#### EXERCISE GOAL:
Take each line of the data that contains the string "邻里守望" and copy it.

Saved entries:
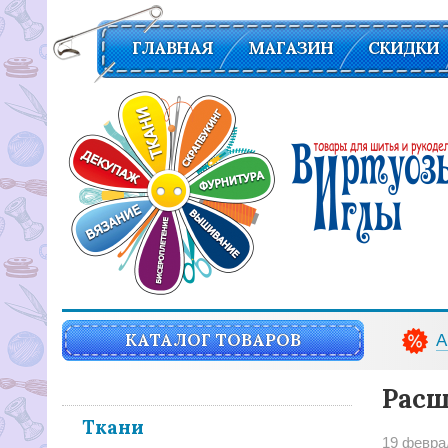
ГЛАВНАЯ
МАГАЗИН
СКИДКИ
Вирутозы иглы. Товары для шитья и рукоделья
КАТАЛОГ ТОВАРОВ
А
Расш
Ткани
19 февра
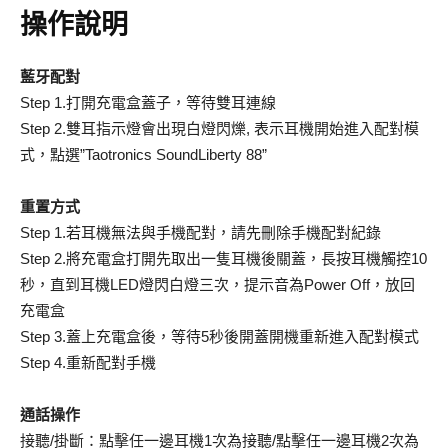
操作說明
藍牙配對
Step 1.打開充電盒蓋子，等待雙耳連線
Step 2.雙耳指示燈會出現白燈閃爍, 表示耳機開始進入配對模
式，點選”Taotronics SoundLiberty 88”
重置方式
Step 1.若耳機無法與手機配對，請先刪除手機配對紀錄
Step 2.將充電盒打開先取出一隻耳機後關蓋，長按耳機觸控10
秒，直到耳機LED燈閃白燈三次，提示音為Power Off，放回
充電盒
Step 3.蓋上充電盒後，等待5秒後開蓋開機重新進入配對模式
Step 4.重新配對手機
通話操作
接聽/掛斷：點擊任一邊耳機1次為接聽/點擊任一邊耳機2次為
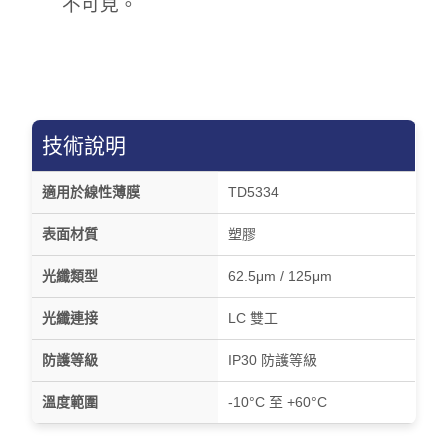
不可見。
技術說明
適用於線性薄膜
TD5334
表面材質
塑膠
光纖類型
62.5μm / 125μm
光纖連接
LC 雙工
防護等級
IP30 防護等級
溫度範圍
-10°C 至 +60°C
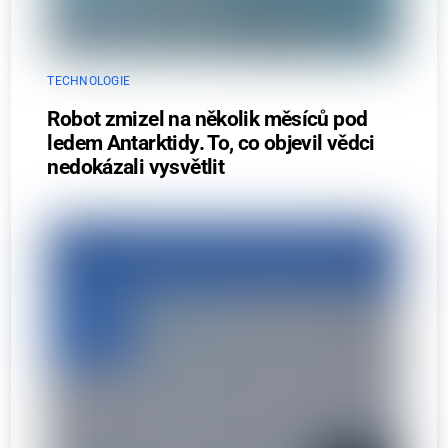
TECHNOLOGIE
Robot zmizel na několik měsíců pod
ledem Antarktidy. To, co objevil vědci
nedokázali vysvětlit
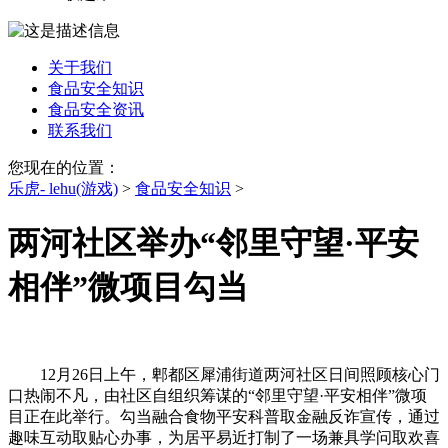
关于我们
食品安全知识
食品安全资讯
联系我们
您现在的位置：
乐虎- lehu(游戏)
>
食品安全知识
>
两河社区举办“邻里守望·平安
相伴”微项目勾当
12月26日上午，郫都区犀浦街道两河社区日间照顾核心门
口热闹不凡，由社区自组织筹谋的“邻里守望·平安相伴”微项
目正在此举行。勾当融合食物平安科普取金融反诈宣传，通过
趣味互动取贴心办事，为居平易近打制了一场兼具学问取欢喜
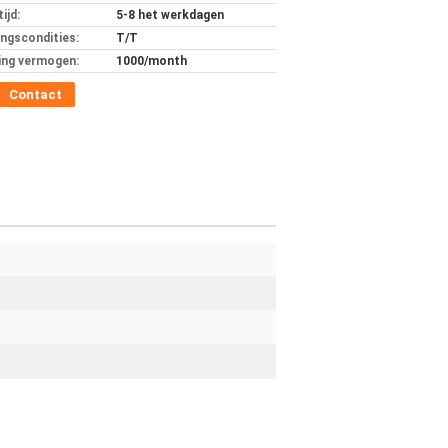
ijd:
5-8 het werkdagen
ingscondities:
T/T
ing vermogen:
1000/month
Contact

#### ANSWER SPACE:
两河社区举办“邻里守望·平安
口热闹不凡，由社区自组织筹谋的“邻里守望·平安相伴”微项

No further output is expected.